═══ RECORDED INFORMATION ═══

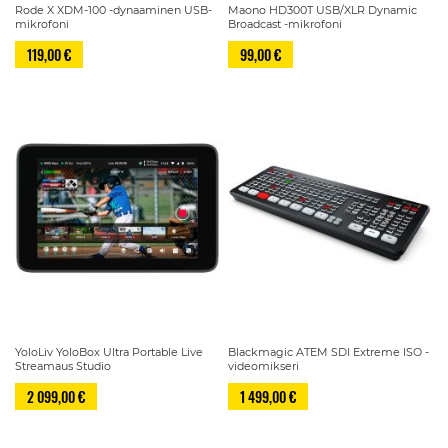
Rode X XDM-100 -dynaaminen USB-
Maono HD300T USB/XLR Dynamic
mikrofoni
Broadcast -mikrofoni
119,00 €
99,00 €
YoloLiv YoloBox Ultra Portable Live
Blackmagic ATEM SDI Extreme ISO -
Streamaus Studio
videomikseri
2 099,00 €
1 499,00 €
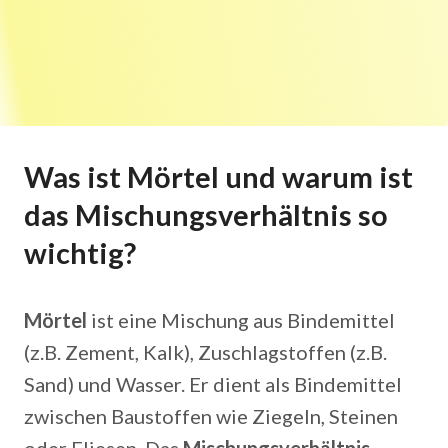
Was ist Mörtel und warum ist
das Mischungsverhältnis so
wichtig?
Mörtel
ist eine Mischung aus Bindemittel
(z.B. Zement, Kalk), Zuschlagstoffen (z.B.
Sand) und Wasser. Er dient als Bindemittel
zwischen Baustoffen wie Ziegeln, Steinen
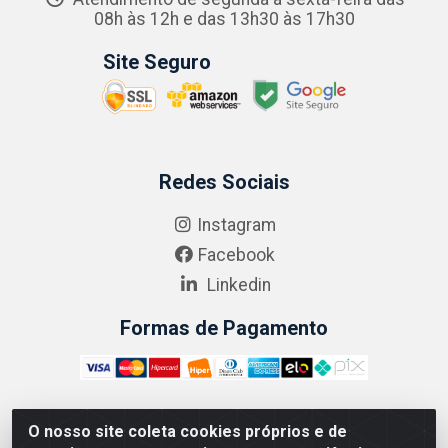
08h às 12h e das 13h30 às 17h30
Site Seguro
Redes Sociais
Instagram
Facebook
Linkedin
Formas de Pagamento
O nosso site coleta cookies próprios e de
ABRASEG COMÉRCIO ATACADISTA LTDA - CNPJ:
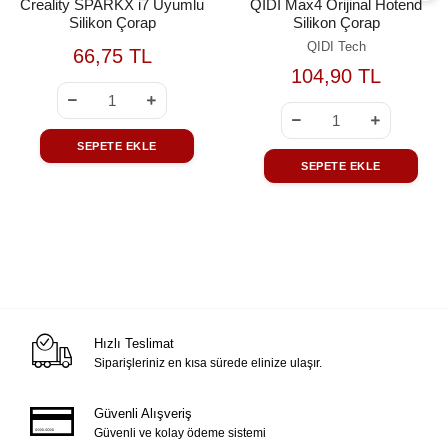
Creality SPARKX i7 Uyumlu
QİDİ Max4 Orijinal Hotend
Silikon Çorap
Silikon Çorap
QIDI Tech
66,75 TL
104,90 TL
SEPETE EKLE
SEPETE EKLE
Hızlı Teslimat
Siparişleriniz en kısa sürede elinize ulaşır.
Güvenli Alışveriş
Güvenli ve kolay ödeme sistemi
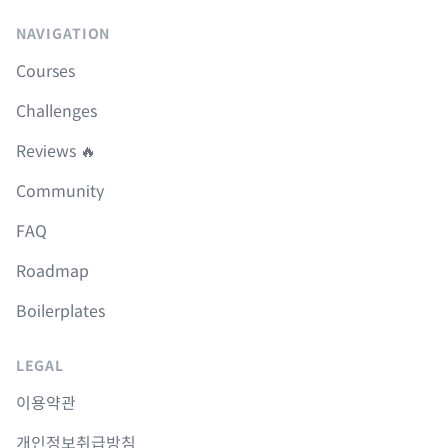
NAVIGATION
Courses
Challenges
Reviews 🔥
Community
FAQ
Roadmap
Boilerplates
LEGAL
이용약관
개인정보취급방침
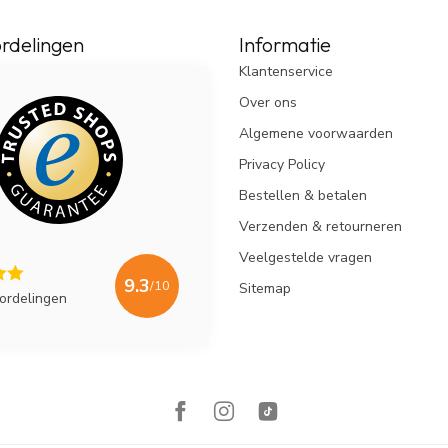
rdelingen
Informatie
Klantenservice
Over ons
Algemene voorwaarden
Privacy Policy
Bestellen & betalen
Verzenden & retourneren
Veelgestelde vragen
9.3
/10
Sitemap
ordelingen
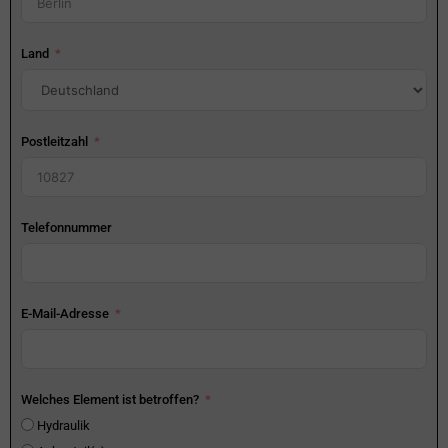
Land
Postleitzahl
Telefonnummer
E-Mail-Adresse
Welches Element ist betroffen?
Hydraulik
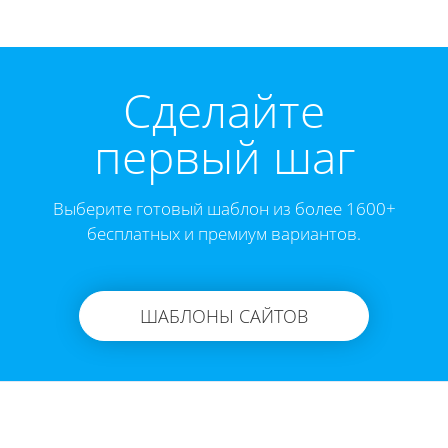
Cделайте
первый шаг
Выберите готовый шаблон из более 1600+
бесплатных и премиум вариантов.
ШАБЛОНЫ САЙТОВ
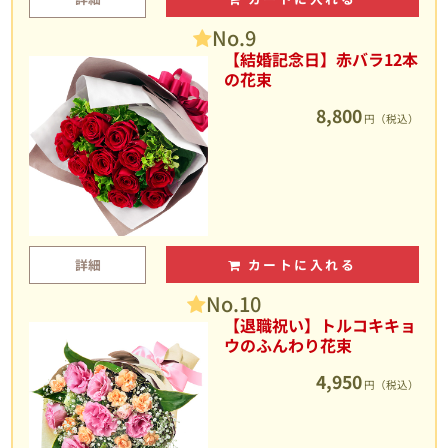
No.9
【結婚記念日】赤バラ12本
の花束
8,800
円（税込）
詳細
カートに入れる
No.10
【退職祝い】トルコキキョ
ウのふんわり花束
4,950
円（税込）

═══

Copy each line in the entries above where "Güvenli" turns up.

- [SOLVED EXERCISE]
Güvenli Alışveriş
Güvenli ve kolay ödeme sistemi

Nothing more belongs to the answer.